Shiny Addition to Local Landscape
This article was first published on 29 May 2019.
Photo by the Otago Daily Times
A North Island native that grows well in Dunedin is Corynocarpus laevigatus, the karaka or kōpī tree.
They are thought to have originated in the northern North Island but were extensively translocated and cultivated by Māori. Karaka have now naturalised much further south and on some offshore islands. They favour lowland forests not too far from the sea.
Karaka are tough, wide-spreading trees that can grow to 15 metres tall. They have thick, shiny leaves and masses of bright orange, oval-shaped fruit.
Māori cultivated karaka mainly for their fruits, which were highly valued for their nutrition and storability. The fruits were edible only after a complicated and time-consuming process to remove their poison. The kernels had to be meticulously baked, trampled and soaked before they could be used.
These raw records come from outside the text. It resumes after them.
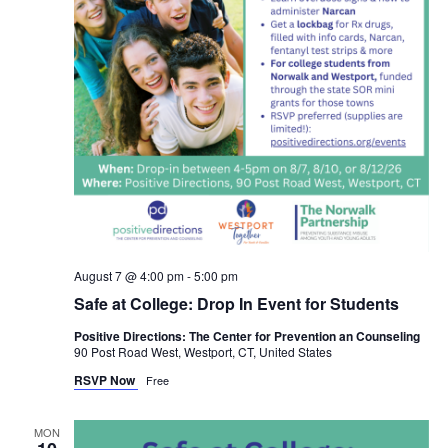
August 7 @ 4:00 pm
-
5:00 pm
Safe at College: Drop In Event for Students
Positive Directions: The Center for Prevention an Counseling
90 Post Road West, Westport, CT, United States
RSVP Now
Free
MON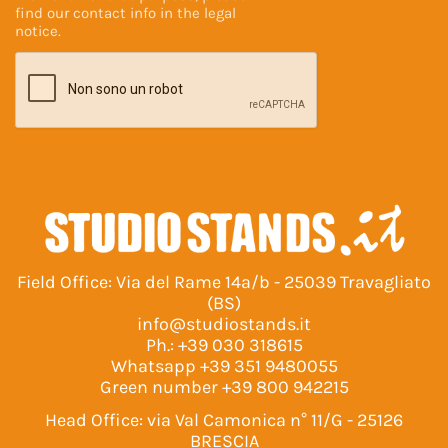
find our contact info in the
legal
notice
.
Field Office: Via del Rame 14a/b - 25039 Travagliato
(BS)
info@studiostands.it
Ph.:
+39 030 318615
Whatsapp
+39 351 9480055
Green number
+39 800 942215
Head Office: via Val Camonica n° 11/G - 25126
BRESCIA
Karaka is a lovely garden tree but the prolific fruits become an abundance of seedlings, which can be a nuisance in the garden and a potential harm to nearby bush: karaka are considered weedy in some areas, outcompeting other native tree species.
A karaka in your backyard may attract birds, especially kererū, who can consume and disperse the seeds while remaining unscathed.
Honey bees visiting your garden in spring, however, will not fare so well – the nectar from karaka`s tiny, greenish yellow flowers is toxic to them.